The wiretap law is in the middle of controversy again. Amidst greater waves of concern expressed by civil rights activists, the U.S. Supreme Court is now set to consider whether lawyers and civil rights activists have the locus standi to challenge a federal law for government surveillance of phone calls and internet communications. The government has asked the Supreme Court to dismiss the lawsuit brought by ACLU and other plaintiffs including international rights activists, and top journalists.
The plaintiffs filed their case before a New York federal court alleging that 2008 amendments made to the Foreign Intelligence Surveillance Act violate the Constitution and allows monitoring and tapping the international communications of Americans unrelated with criminal or terrorist activities. The law protects telecom companies like AT&T, Verizon and others for allowing the government to use their network for improper wiretapping.
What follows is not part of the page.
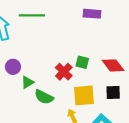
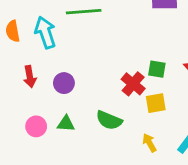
green triangle: (27, 82) -> (66, 124), moved, turned 40
yellow square: (84, 95) -> (156, 103), moved, size x0.7

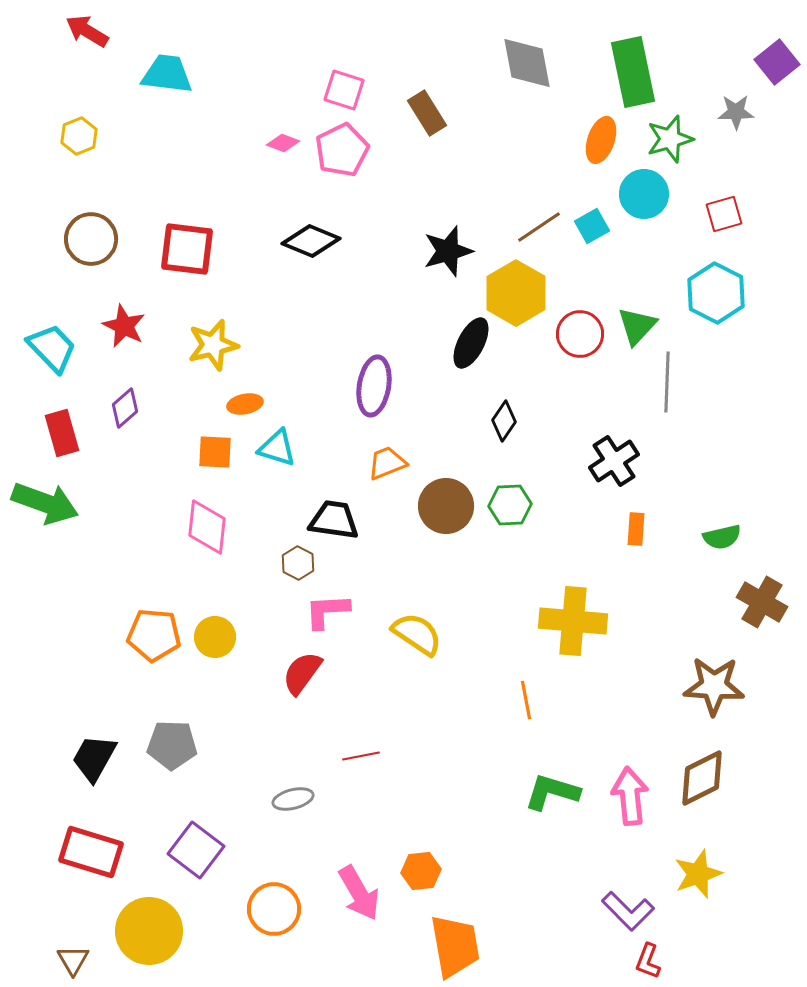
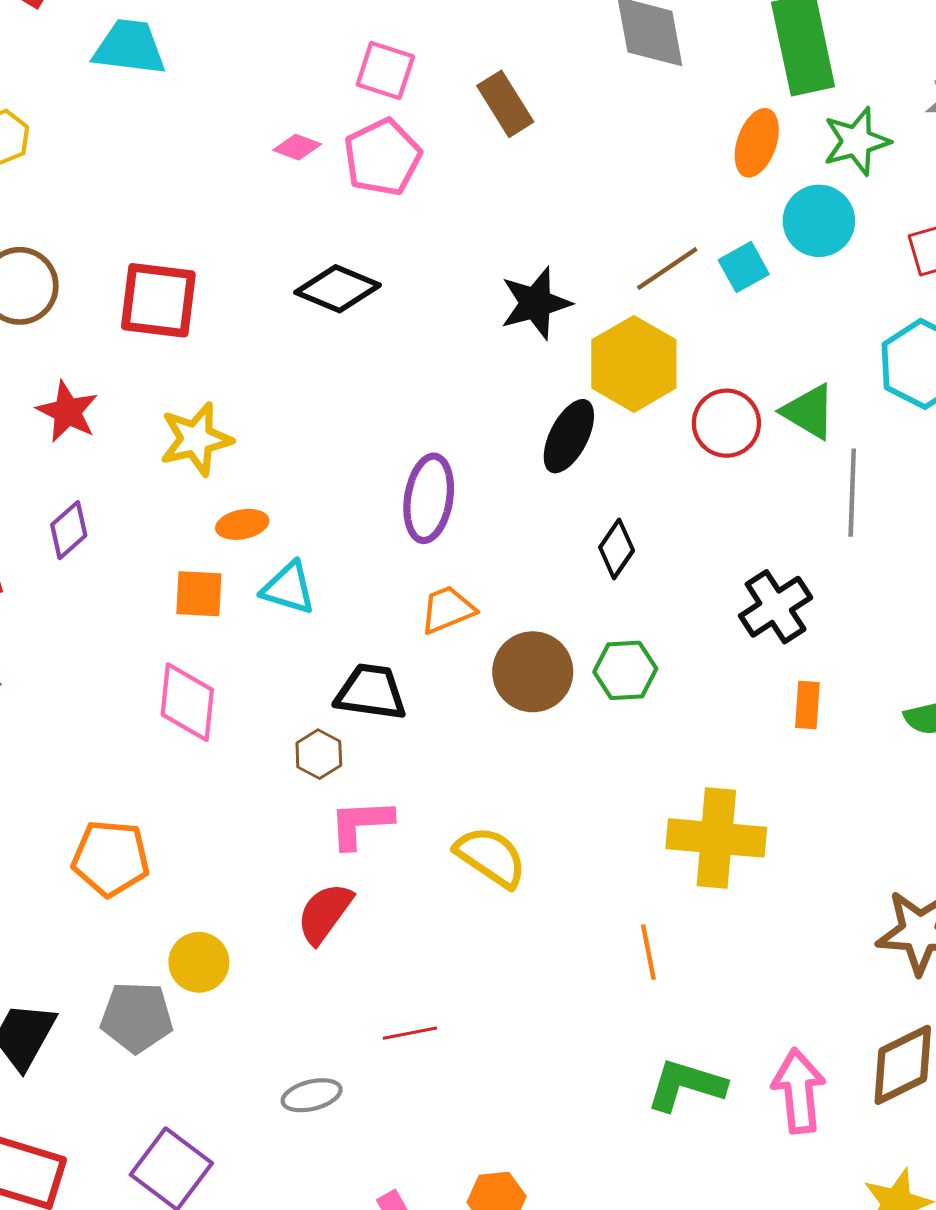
green triangle: (637, 326) -> (809, 412), turned -42
yellow circle: (215, 637) -> (199, 962), moved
The Obama administration, which inducted the questionable amendments in the first place, wants the court to throw out the case, but first make the attempt to throw out the plaintiffs, so that , no one , ever, dares to challenge Big Brother Barrack again. Without addressing the constitutionality of the laws or the issues that have been raised, the government has submitted that civil rights activists do not have the legal standing to challenge wiretapping laws.
The ACLU lawyer, Jameel Jaffer told the media “The constitutionality of the government’s surveillance powers can and should be tested out in court… We are hopeful that the Supreme Court will agree.”
The courts, of course, with their troublesome ways of meddling with the affairs of Big Brother Barrack have pushed the case up to the Supreme Court, without allowing it to get dismissed. The Court of Appeals for the 2nd Circuit in New York held that the lawsuit could proceed and that U.S. lawyers, activists and journalists have a right cause of concern, because if they were on a phone call where the party at the other end was a target of surveillance the law allowed the government to tap the conversation.
Especially in case of journalists who work on international news and do investigative journalism, as well as lawyers, the law has caused terror. The alternative to a phone call has become a costly and risky operation of travelling to a foreign country to talk face to face with people.
The Justice Department held the appeals court to be lax and lenient in its interpretations which did not suit Big Brother and said that concerns over government surveillance were “completely speculative.”
Does anyone in this country still remember Nixon?